Sermon — Rights and Duties of Masters
In terms of DeYoung’s (3) above, I again accuse the man of historical illiteracy. Keep in mind that folks today who might be reconsidering Hitler might be doing so because they are also reconsidering Lenin, Stalin, Trotsky, etc.
I for one view Hitler as a villain because I believe it is entirely possible that he was a creation of the same forces that crushed him. I believe he was created in order to be crushed. I don’t believe Hitler was a villain because of his desire to protect Germans from the Communist threat that was promised to pour over Europe. I also believe that the US joined hands with a mass murderer when they held hands with Stalin as allies in WW II and as such I have disdain for that generation of leadership. At least Patton got it right (too late) to note that, “we may have been fighting the wrong enemy (Germany) all along.”

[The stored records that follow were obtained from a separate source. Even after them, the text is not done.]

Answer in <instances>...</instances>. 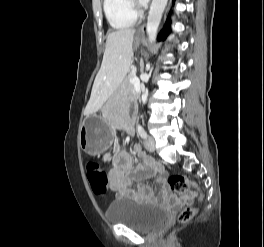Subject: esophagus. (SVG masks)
Listing matches in <instances>:
<instances>
[{"label":"esophagus","instance_id":"34e87169","mask_svg":"<svg viewBox=\"0 0 264 247\" xmlns=\"http://www.w3.org/2000/svg\"><path fill=\"white\" fill-rule=\"evenodd\" d=\"M142 31H143V26L139 28L138 33H142Z\"/></svg>","mask_w":264,"mask_h":247}]
</instances>
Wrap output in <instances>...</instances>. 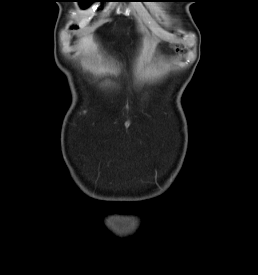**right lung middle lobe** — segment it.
Masks as SVG:
<instances>
[{
	"instance_id": "obj_1",
	"label": "right lung middle lobe",
	"mask_w": 258,
	"mask_h": 275,
	"mask_svg": "<svg viewBox=\"0 0 258 275\" xmlns=\"http://www.w3.org/2000/svg\"><path fill=\"white\" fill-rule=\"evenodd\" d=\"M81 3L82 8L88 7L93 1L96 0H78ZM104 1V0H101Z\"/></svg>"
}]
</instances>
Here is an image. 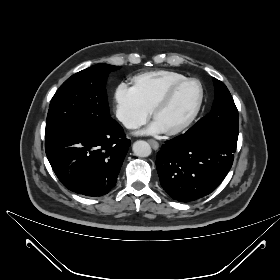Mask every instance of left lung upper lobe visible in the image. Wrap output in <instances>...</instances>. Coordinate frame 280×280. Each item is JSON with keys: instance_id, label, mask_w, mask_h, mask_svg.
I'll return each instance as SVG.
<instances>
[{"instance_id": "left-lung-upper-lobe-1", "label": "left lung upper lobe", "mask_w": 280, "mask_h": 280, "mask_svg": "<svg viewBox=\"0 0 280 280\" xmlns=\"http://www.w3.org/2000/svg\"><path fill=\"white\" fill-rule=\"evenodd\" d=\"M212 79L215 86V100L211 112L201 118L187 133H209L237 145L239 134L238 110L225 84L216 78Z\"/></svg>"}]
</instances>
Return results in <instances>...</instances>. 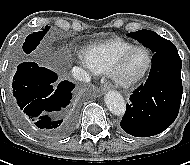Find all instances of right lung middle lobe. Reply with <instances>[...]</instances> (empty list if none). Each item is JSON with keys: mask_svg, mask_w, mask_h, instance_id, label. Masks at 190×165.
<instances>
[{"mask_svg": "<svg viewBox=\"0 0 190 165\" xmlns=\"http://www.w3.org/2000/svg\"><path fill=\"white\" fill-rule=\"evenodd\" d=\"M49 28V26H45V28L41 31L30 34L23 44V51L26 54H29L31 51H33L40 43V40L44 37Z\"/></svg>", "mask_w": 190, "mask_h": 165, "instance_id": "obj_1", "label": "right lung middle lobe"}]
</instances>
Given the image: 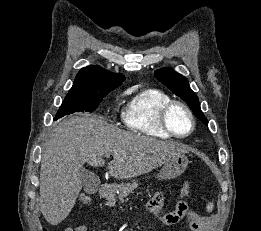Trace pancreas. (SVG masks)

DeYoung here is playing the struggle session card and is expecting folks to jump at his a-historical posturing. Folks can say, “If forced to choose between Hitler and Stalin, I would have chosen Hitler,” without thereby communicating that they are Hitler fans.
I encourage Rev. DeYoung to read Antony’s Sutton;
“Wall Street & The Rise Of Hitler.”
Maybe he will learn something that might be helpful to his ridiculous reading of history.